General characteristics
- Displacement: 635 tonnes
- Length: 54.4 m (178 ft 6 in)
- Beam: 9.2 m (30 ft 2 in)
- Draught: 2.84 m (9 ft 4 in)
- Propulsion: Two propeller shafts driving controllable pitch propellers; two Renk PLS 25 gearboxes; 2 × MTU 16V 538 TB91 diesel engines; 2240 kW each;
- Speed: 18 knots
- Complement: 37
- Sensors & processing systems: Navigation radar; Hull-mounted DSQS-11 mine-detection sonar; GPS-Navstar navigation system; PALIS ; Digital data links; M 20/2 fire-control system;
- Electronic warfare & decoys: 2 × TKWA/MASS (Multi Ammunition Softkill System) decoy launcher (currently under procurement)
- Armament: 2 × Bofors 40mm/L70 dual-purpose gun (currently upgrading to MLG 27 remote-controlled autocannons); 2 × FIM-92 Stinger surface-to-air missile (MANPADS) stands; Mine-laying capabilities;

= Kulmbach-class mine hunter =

The Type 333 Kulmbach class is a class of five German Navy ships.
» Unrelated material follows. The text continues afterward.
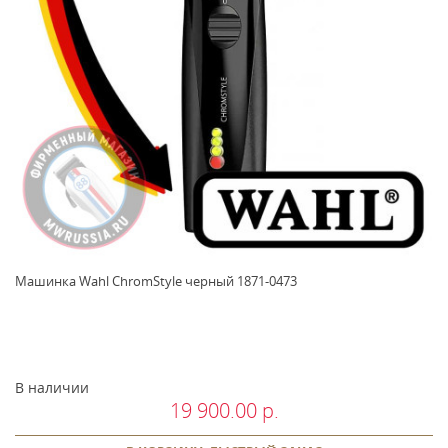
Машинка Wahl ChromStyle черный 1871-0473
В наличии
19 900.00 р.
Built as Type 343 Hameln class minesweepers, they have been upgraded to minehunters using Seefuchs expendable drones to detonate detected naval mines.

==List of ships==

| Pennant number | Name | Call sign | commissioned | decommissioned |
|---|---|---|---|---|
| M1091 | Kulmbach | DRFU | May 23, 1990 | March 31, 2012 |
| M1095 | Überherrn | DRFS | September 19, 1989 | June 30, 2016 |
| M1096 | Passau | DRFJ | December 18, 1990 | September 27, 2013 |
| M1097 | Laboe | DRFK | December 7, 1989 | March 28, 2012 |
| M1099 | Herten | DRFP | March 26, 1991 | June 30, 2016 |

Notes: The listed commission dates are from their original commission as Type 343 boats since they were not formally recommissioned after their upgrade to Type 333 mine hunters.

The ships currently belong to the 3. Minensuchgeschwader (3rd Minesweeping Squadron) based in Kiel at the Baltic Sea.